# Industry News: Fujifilm shuts down servers after a suspected cyber attack



## Canon Rumors Guy (Jun 3, 2021)

> Fujifilm may have been a victim of a cyberattack and they have decided to shut down their servers while they investigate. If you remember, Canon suffered a ransomware attack last year.
> From Fujifilm:
> FUJIFILM Corporation is currently carrying out an investigation into possible unauthorized access to its server from outside of the company. As part of this investigation, the network is partially shut down and disconnected from external correspondence.
> We want to state what we understand as of now and the measures that the company has taken. In the late evening of June 1, 2021, we became aware of the possibility of a ransomware attack. As a result, we have taken measures to suspend all affected systems in coordination with our various global entities.
> We are currently working to determine the extent and the scale of the issue. We...



Continue reading...


----------



## dwarven (Jun 3, 2021)

Working in IT, there are *so many* potential holes in networks and an attacker can get in pretty much any of them. I can turn a company's LAN into Fort Knox, but if the higher ups don't want to spend money to upgrade connected legacy systems, train regular employees on cybersecurity (this is an _easy_ way in), or if a head honcho simply can't be bothered to use a VPN while using airport wifi and accessing sensitive resources, then I'm just going to throw my hands up and say I told you so. Because you *will* pay at some point, either upfront by implementing defense in depth, or later when you have to do damage control.


----------



## EOS 4 Life (Jun 4, 2021)

dwarven said:


> Working in IT, there are *so many* potential holes in networks and an attacker can get in pretty much any of them. I can turn a company's LAN into Fort Knox, but if the higher ups don't want to spend money to upgrade connected legacy systems, train regular employees on cybersecurity (this is an _easy_ way in), or if a head honcho simply can't be bothered to use a VPN while using airport wifi and accessing sensitive resources, then I'm just going to throw my hands up and say I told you so. Because you *will* pay at some point, either upfront by implementing defense in depth, or later when you have to do damage control.

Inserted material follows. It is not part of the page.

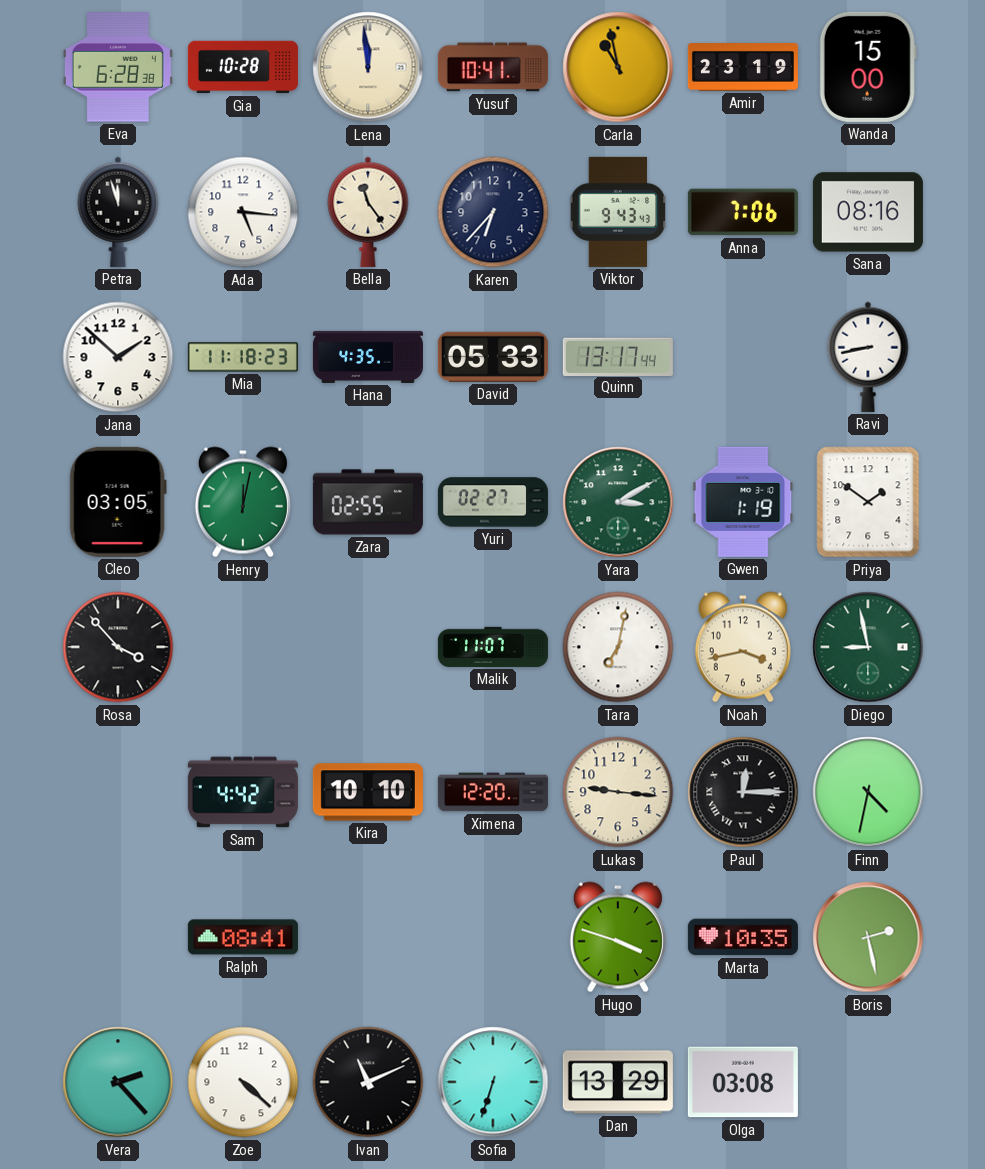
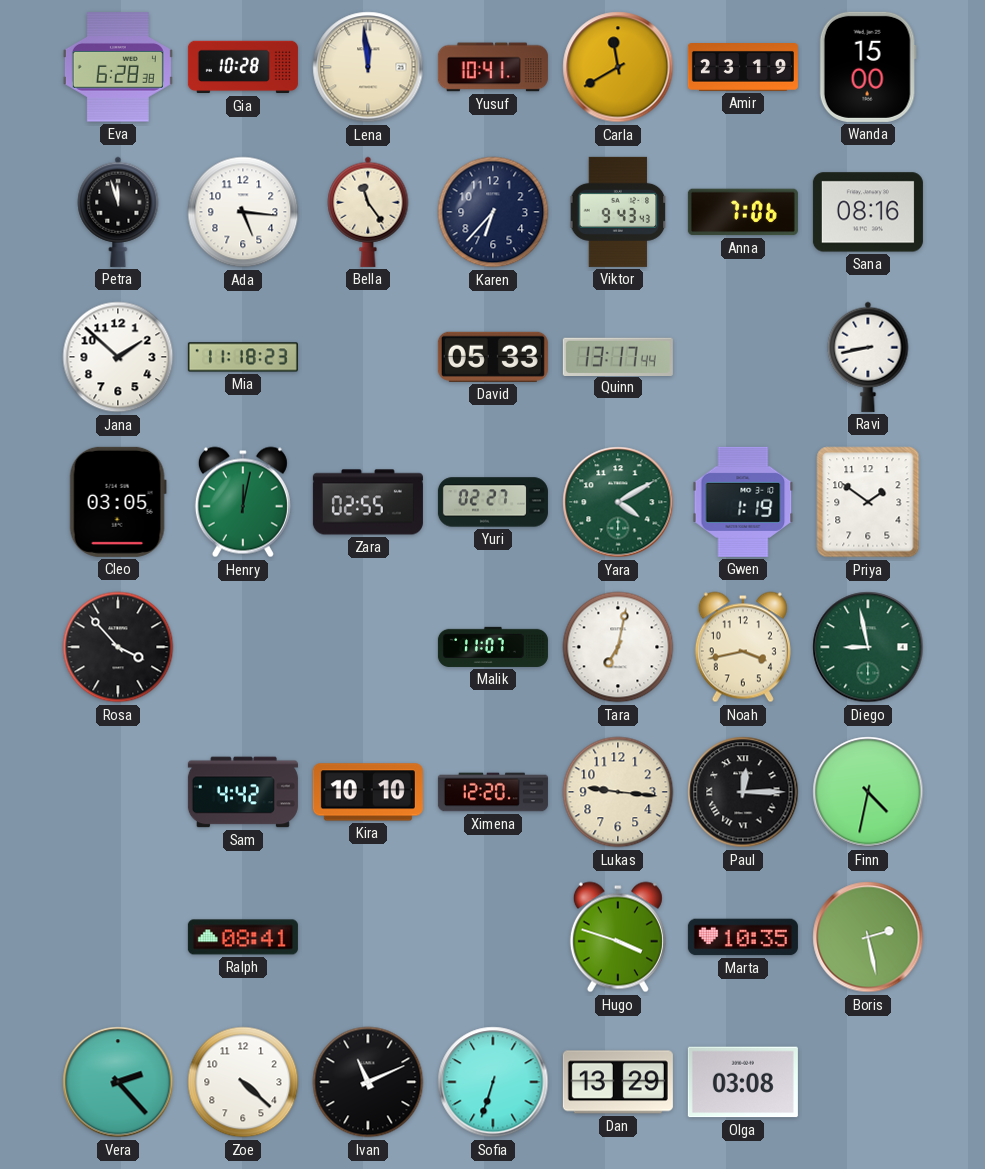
Carla: 10:58 -> 11:40
Hana: 4:35 -> none
Yara: 3:10 -> 4:10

IT security and really any security is pretty much theater.
The biggest tech companies and tech companies have been hacked.
There is not much hope for the rest of us.


----------



## ReflexVE (Jun 4, 2021)

Virtually no corporations have the knowledge and skillset to prevent this. We've done a terrible job designing software and services to be secure by default, and when you go into the non-tech space the talent needed to implement securely simply isn't available. Plus all of it even with the best people is prone to human error.

I expect this to get much worse before it gets better, unfortunately.


----------



## dwarven (Jun 4, 2021)

EOS 4 Life said:


> *IT security and really any security is pretty much theater.*
> The biggest tech companies and tech companies have been hacked.
> There is not much hope for the rest of us.

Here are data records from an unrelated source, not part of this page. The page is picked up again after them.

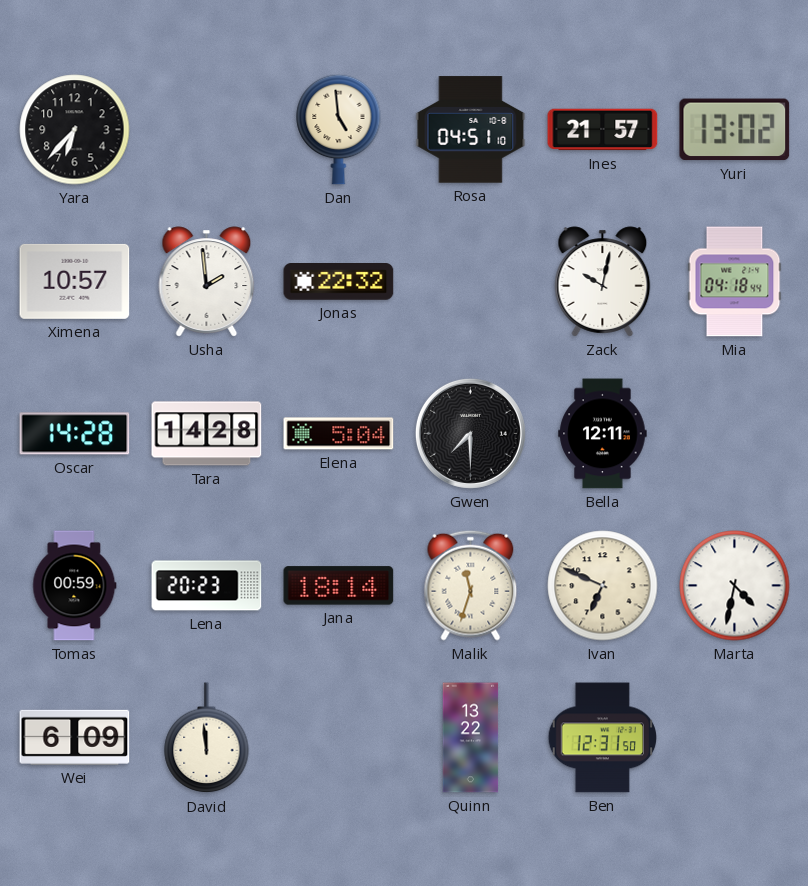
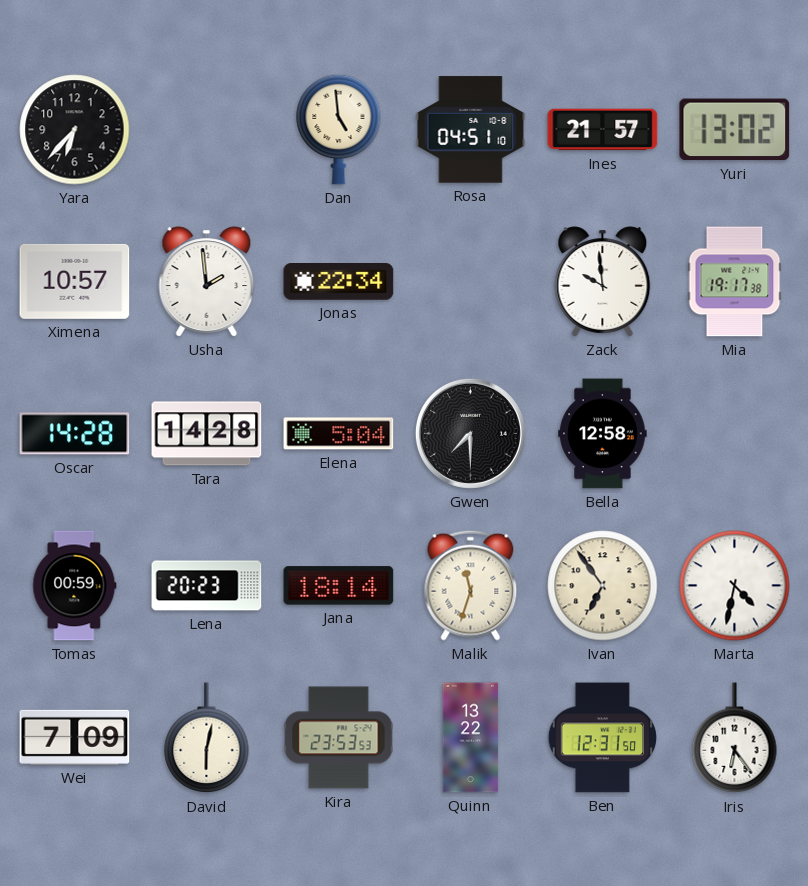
Jonas: 22:32 -> 22:34
Zack: 10:02 -> 9:59
Mia: 04:18 -> 19:17
Bella: 12:11 -> 12:58
Ivan: 6:49 -> 6:54
Wei: 6:09 -> 7:09
David: 11:59 -> 6:02
Kira: none -> 23:53
Iris: none -> 6:24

This is completely untrue. The network at my job gets hit all day by bots pen testing for vulnerabilities. I can guarantee pretty much every major or even minor web service does. I would love to take a look at traffic in the Pentagon's NOC.


----------



## EOS 4 Life (Jun 4, 2021)

dwarven said:


> This is completely untrue. The network at my job gets hit all day by bots pen testing for vulnerabilities. I can guarantee pretty much every major or even minor web service does. I would love to take a look at traffic in the Pentagon's NOC.


Some of the most secure networks have been infiltrated but I am less skeptical of military and government networks.
At the same time, every government has spies that infiltrate those as well.
Just because your network detects port scanners does not mean they are invulnerable.


----------



## dwarven (Jun 4, 2021)

EOS 4 Life said:


> Just because your network detects port scanners does not mean they are invulnerable.

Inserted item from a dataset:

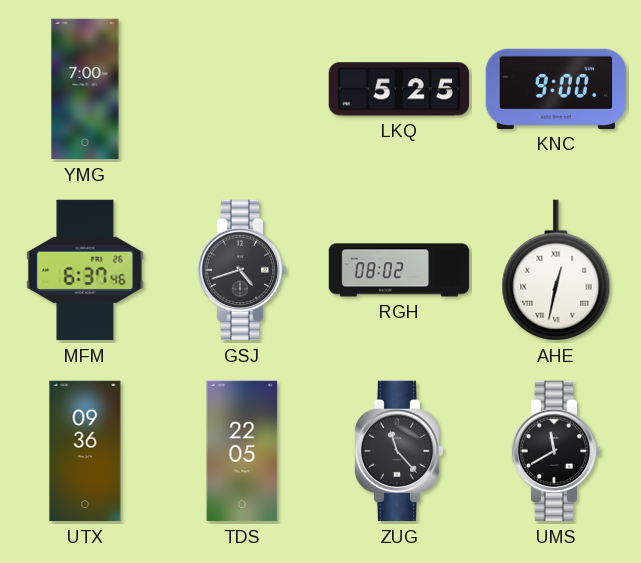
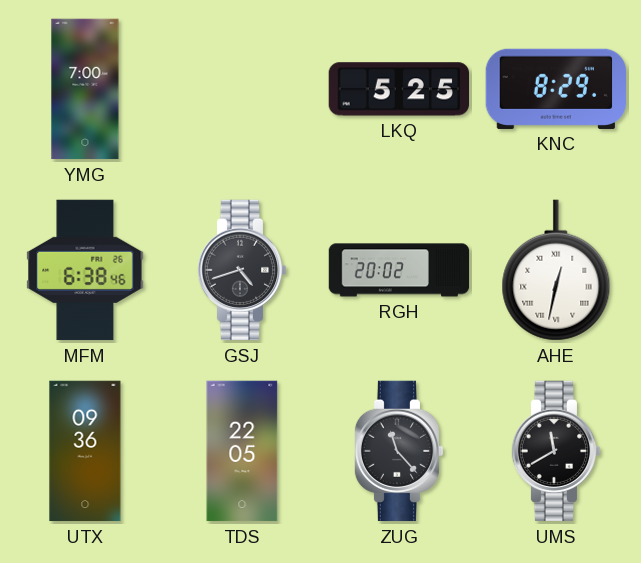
KNC: 9:00 -> 8:29
MFM: 6:37 -> 6:38
RGH: 08:02 -> 20:02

Correct, but that's just one small part of network defense.


----------



## Ozarker (Jun 13, 2021)

EOS 4 Life said:


> Some of the most secure networks have been infiltrated but I am less skeptical of military and government networks.
> At the same time, every government has spies that infiltrate those as well.
> Just because your network detects port scanners does not mean they are invulnerable.


Not being an IT guy, but having worked for govt. before... I have less confidence in gvt. or military systems. In my experience, government systems tend to be very behind. https://www.businessinsider.com/solarwinds-hack-explained-government-agencies-cyber-security-2020-12


----------